L’état détaillé des dettes leur a été notifié par la commission le 5 octobre 2023 et, par lettre reçue à la Banque de France le 24 octobre 2023, Madame [G] [X] épouse [U] et Monsieur [J] [U] ont sollicité de voir vérifier les créances de la SARL [7] et de la SA [5].
Aux termes de leur courrier de contestation, les débiteurs exposent notamment que la créance de la SARL [7] était d’un montant de 15000 € au mois de juillet 2023, mais qu’une échéance de 7000 € a été versée le 10 juillet 2023, de sorte que le solde restant dû s’élève à la somme de 8000 € au 11 juillet 2023. Quant à la créance de la SA [5], les débiteurs exposent qu’elle faisait déjà partie de la procédure de surendettement ouverte en octobre 2016 et qu’elle avait été considérée comme étant abandonnée. Aussi, les débiteurs s’interrogent sur le fait que la créance de la SA [5] serait prescrite.

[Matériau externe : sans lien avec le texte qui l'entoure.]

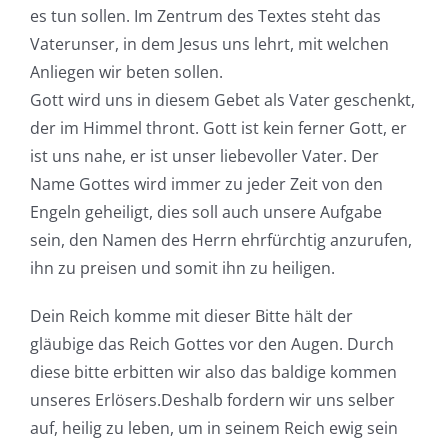
es tun sollen. Im Zentrum des Textes steht das
Vaterunser, in dem Jesus uns lehrt, mit welchen
Anliegen wir beten sollen.
Gott wird uns in diesem Gebet als Vater geschenkt,
der im Himmel thront. Gott ist kein ferner Gott, er
ist uns nahe, er ist unser liebevoller Vater. Der
Name Gottes wird immer zu jeder Zeit von den
Engeln geheiligt, dies soll auch unsere Aufgabe
sein, den Namen des Herrn ehrfürchtig anzurufen,
ihn zu preisen und somit ihn zu heiligen.
Dein Reich komme mit dieser Bitte hält der
gläubige das Reich Gottes vor den Augen. Durch
diese bitte erbitten wir also das baldige kommen
unseres Erlösers.Deshalb fordern wir uns selber
auf, heilig zu leben, um in seinem Reich ewig sein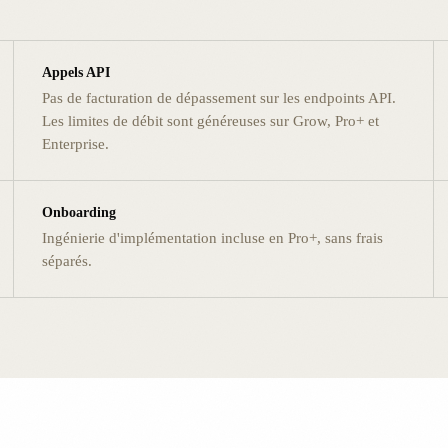
Appels API
Pas de facturation de dépassement sur les endpoints API.
Les limites de débit sont généreuses sur Grow, Pro+ et
Enterprise.
Onboarding
Ingénierie d'implémentation incluse en Pro+, sans frais
séparés.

Par courrier reçu le 11 décembre 2023, la commission de surendettement des particuliers de la Vienne a saisi le juge des contentieux de la protection statuant en matière de surendettement afin qu’il soit procédé à la vérification du montant des créances de la SARL [7] n°36411470277500 et n°43134110169005 ainsi que du montant des créances de la SA [5] n°81576869396 et n°81576869401.
Les parties ont été convoquées à l’audience du 15 octobre 2024 par lettre recommandée avec demande d’avis de réception. Après deux renvois, l’examen de la contestation a été plaidé à l’audience du 11 février 2025.
A l’audience du 11 février 2025, Madame [G] [X] épouse [U] et Monsieur [J] [U] ont comparu, valablement représentés par leur conseil.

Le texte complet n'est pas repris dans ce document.